PROBLEM REQUIREMENTS: Take the lines below from the first through the one that contains "produktų, pagrįstų kriptovaliutomis, platinimu" and copy them exactly.

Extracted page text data
__________________________________________________

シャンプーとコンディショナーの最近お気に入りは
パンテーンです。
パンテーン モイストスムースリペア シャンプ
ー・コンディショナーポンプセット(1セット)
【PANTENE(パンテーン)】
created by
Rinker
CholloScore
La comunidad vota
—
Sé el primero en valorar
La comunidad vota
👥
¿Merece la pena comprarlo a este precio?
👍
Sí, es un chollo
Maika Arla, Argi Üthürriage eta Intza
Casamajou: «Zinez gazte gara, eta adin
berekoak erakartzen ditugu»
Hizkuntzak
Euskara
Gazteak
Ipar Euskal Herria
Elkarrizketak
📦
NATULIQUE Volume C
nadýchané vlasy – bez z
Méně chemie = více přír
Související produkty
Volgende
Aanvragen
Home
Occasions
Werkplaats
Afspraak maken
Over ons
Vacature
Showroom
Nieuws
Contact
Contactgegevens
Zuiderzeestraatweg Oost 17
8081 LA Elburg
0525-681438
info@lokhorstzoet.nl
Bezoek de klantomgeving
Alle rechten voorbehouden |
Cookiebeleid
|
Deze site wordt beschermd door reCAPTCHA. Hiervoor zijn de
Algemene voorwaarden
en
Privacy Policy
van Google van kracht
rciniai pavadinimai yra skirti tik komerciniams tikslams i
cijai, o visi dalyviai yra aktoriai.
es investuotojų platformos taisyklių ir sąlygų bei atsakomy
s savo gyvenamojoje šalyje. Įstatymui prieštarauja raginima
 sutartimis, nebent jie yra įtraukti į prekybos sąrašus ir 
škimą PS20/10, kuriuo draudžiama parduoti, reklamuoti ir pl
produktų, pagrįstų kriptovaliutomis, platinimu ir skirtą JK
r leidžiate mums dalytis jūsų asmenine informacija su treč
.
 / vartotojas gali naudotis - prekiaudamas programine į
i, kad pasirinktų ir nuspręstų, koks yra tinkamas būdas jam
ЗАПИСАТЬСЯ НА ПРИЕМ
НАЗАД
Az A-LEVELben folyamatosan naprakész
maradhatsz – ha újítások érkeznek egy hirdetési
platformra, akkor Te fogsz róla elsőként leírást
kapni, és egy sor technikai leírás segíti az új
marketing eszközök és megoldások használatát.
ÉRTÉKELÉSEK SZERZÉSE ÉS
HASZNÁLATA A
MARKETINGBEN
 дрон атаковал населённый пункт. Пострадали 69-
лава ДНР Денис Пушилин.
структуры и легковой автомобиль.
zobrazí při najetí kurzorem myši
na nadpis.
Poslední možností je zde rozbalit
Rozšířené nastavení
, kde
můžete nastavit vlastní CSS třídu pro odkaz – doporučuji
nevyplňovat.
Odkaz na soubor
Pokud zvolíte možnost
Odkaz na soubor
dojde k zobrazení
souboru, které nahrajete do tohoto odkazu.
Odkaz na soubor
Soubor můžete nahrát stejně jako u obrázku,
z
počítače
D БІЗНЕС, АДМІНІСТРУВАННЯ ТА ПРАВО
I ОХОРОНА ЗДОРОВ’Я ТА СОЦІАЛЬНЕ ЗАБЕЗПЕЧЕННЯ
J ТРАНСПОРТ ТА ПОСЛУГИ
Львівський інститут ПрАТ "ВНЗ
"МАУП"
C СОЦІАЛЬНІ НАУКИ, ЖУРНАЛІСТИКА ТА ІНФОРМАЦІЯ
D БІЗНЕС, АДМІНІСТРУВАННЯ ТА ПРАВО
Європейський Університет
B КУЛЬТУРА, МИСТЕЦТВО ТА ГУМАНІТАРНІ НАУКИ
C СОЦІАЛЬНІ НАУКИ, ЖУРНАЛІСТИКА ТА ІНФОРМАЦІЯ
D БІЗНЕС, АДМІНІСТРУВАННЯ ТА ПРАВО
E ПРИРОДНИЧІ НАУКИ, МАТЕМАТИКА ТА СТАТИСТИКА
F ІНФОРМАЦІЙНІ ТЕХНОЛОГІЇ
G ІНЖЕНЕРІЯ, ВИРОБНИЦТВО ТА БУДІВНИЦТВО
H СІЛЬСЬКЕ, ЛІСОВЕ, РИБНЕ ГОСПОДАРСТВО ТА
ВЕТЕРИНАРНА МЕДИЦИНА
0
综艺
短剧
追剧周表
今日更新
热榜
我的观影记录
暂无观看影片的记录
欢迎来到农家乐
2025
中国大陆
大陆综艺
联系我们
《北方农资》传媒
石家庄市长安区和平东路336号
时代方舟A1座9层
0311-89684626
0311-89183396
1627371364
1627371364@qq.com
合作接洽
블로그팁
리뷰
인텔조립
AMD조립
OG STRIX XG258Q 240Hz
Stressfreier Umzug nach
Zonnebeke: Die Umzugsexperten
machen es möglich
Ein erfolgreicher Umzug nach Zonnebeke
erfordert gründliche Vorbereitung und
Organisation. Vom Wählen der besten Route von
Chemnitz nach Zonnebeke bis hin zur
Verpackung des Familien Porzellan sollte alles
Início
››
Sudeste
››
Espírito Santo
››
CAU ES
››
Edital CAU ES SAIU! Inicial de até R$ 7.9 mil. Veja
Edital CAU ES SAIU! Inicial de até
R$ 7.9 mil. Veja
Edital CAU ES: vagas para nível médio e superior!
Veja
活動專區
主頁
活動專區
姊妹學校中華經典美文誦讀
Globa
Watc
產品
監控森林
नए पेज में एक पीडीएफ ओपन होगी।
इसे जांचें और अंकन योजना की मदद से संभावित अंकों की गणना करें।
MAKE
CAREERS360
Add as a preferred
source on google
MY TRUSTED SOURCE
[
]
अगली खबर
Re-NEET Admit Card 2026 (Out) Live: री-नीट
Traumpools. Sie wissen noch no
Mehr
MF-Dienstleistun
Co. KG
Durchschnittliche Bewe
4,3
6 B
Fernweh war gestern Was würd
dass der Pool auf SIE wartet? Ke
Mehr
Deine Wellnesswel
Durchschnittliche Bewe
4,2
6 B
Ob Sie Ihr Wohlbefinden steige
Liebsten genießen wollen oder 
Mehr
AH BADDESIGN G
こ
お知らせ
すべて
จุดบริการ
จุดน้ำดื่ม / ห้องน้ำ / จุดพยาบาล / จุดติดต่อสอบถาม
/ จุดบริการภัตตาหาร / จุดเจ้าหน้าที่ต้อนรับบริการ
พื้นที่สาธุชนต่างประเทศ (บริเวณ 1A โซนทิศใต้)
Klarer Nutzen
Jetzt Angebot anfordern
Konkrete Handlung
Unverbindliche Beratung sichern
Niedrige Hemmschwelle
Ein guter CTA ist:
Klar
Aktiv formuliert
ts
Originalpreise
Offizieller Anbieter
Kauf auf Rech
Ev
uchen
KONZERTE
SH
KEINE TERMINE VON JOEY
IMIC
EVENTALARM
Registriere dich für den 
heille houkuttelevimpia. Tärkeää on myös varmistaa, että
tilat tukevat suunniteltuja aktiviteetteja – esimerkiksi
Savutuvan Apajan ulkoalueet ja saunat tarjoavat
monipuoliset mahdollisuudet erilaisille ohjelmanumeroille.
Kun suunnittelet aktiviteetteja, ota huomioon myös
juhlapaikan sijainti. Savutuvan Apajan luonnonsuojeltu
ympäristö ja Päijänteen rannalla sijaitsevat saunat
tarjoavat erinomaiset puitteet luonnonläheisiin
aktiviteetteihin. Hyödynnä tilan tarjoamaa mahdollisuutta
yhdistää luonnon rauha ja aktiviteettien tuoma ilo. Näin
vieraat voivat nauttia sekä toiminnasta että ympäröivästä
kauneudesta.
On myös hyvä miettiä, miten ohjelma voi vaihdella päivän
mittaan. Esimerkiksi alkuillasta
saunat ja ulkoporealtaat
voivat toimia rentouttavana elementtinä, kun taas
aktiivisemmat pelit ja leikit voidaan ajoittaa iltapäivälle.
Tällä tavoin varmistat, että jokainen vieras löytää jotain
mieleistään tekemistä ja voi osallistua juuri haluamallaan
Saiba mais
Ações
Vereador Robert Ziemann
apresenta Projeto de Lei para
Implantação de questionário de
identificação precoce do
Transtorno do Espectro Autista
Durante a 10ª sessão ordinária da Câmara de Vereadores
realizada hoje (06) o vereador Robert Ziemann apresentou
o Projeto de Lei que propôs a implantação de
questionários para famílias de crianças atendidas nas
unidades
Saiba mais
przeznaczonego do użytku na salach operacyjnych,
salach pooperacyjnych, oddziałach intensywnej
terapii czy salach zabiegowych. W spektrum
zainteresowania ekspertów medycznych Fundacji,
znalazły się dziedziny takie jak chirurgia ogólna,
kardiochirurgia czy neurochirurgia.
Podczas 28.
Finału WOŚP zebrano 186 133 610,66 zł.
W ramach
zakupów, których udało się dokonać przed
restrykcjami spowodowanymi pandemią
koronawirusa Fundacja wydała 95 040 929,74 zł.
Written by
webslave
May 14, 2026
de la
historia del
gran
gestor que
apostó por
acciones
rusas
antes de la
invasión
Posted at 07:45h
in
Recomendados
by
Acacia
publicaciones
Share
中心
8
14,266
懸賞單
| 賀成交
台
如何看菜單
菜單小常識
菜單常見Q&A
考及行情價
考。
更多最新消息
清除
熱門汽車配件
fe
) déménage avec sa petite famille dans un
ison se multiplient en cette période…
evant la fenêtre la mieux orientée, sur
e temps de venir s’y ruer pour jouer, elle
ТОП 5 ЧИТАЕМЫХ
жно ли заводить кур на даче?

__________________________________________________

WRITTEN RESPONSE:
シャンプーとコンディショナーの最近お気に入りは
パンテーンです。
パンテーン モイストスムースリペア シャンプ
ー・コンディショナーポンプセット(1セット)
【PANTENE(パンテーン)】
created by
Rinker
CholloScore
La comunidad vota
—
Sé el primero en valorar
La comunidad vota
👥
¿Merece la pena comprarlo a este precio?
👍
Sí, es un chollo
Maika Arla, Argi Üthürriage eta Intza
Casamajou: «Zinez gazte gara, eta adin
berekoak erakartzen ditugu»
Hizkuntzak
Euskara
Gazteak
Ipar Euskal Herria
Elkarrizketak
📦
NATULIQUE Volume C
nadýchané vlasy – bez z
Méně chemie = více přír
Související produkty
Volgende
Aanvragen
Home
Occasions
Werkplaats
Afspraak maken
Over ons
Vacature
Showroom
Nieuws
Contact
Contactgegevens
Zuiderzeestraatweg Oost 17
8081 LA Elburg
0525-681438
info@lokhorstzoet.nl
Bezoek de klantomgeving
Alle rechten voorbehouden |
Cookiebeleid
|
Deze site wordt beschermd door reCAPTCHA. Hiervoor zijn de
Algemene voorwaarden
en
Privacy Policy
van Google van kracht
rciniai pavadinimai yra skirti tik komerciniams tikslams i
cijai, o visi dalyviai yra aktoriai.
es investuotojų platformos taisyklių ir sąlygų bei atsakomy
s savo gyvenamojoje šalyje. Įstatymui prieštarauja raginima
 sutartimis, nebent jie yra įtraukti į prekybos sąrašus ir 
škimą PS20/10, kuriuo draudžiama parduoti, reklamuoti ir pl
produktų, pagrįstų kriptovaliutomis, platinimu ir skirtą JK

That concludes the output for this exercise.